Problem to work on | From the listing below, pull out all lines with "tiempo" in them.

Data extract |
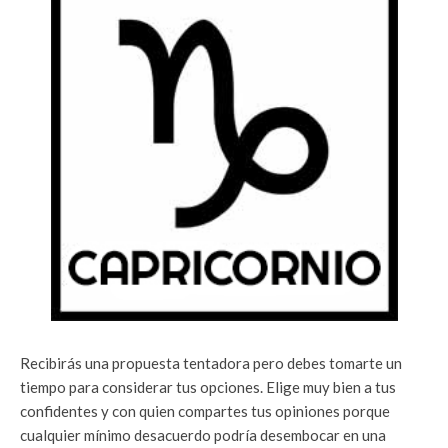
Recibirás una propuesta tentadora pero debes tomarte un
tiempo para considerar tus opciones. Elige muy bien a tus
confidentes y con quien compartes tus opiniones porque
cualquier mínimo desacuerdo podría desembocar en una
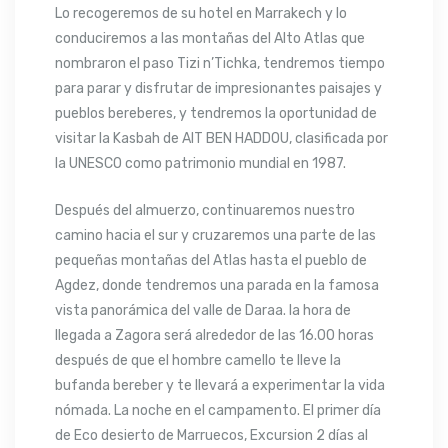
Lo recogeremos de su hotel en Marrakech y lo
conduciremos a las montañas del Alto Atlas que
nombraron el paso Tizi n’Tichka, tendremos tiempo
para parar y disfrutar de impresionantes paisajes y
pueblos bereberes, y tendremos la oportunidad de
visitar la Kasbah de AIT BEN HADDOU, clasificada por
la UNESCO como patrimonio mundial en 1987.
Después del almuerzo, continuaremos nuestro
camino hacia el sur y cruzaremos una parte de las
pequeñas montañas del Atlas hasta el pueblo de
Agdez, donde tendremos una parada en la famosa
vista panorámica del valle de Daraa. la hora de
llegada a Zagora será alrededor de las 16.00 horas
después de que el hombre camello te lleve la
bufanda bereber y te llevará a experimentar la vida
nómada. La noche en el campamento. El primer día
de Eco desierto de Marruecos, Excursion 2 días al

Exercise answer |
tiempo para considerar tus opciones. Elige muy bien a tus
nombraron el paso Tizi n’Tichka, tendremos tiempo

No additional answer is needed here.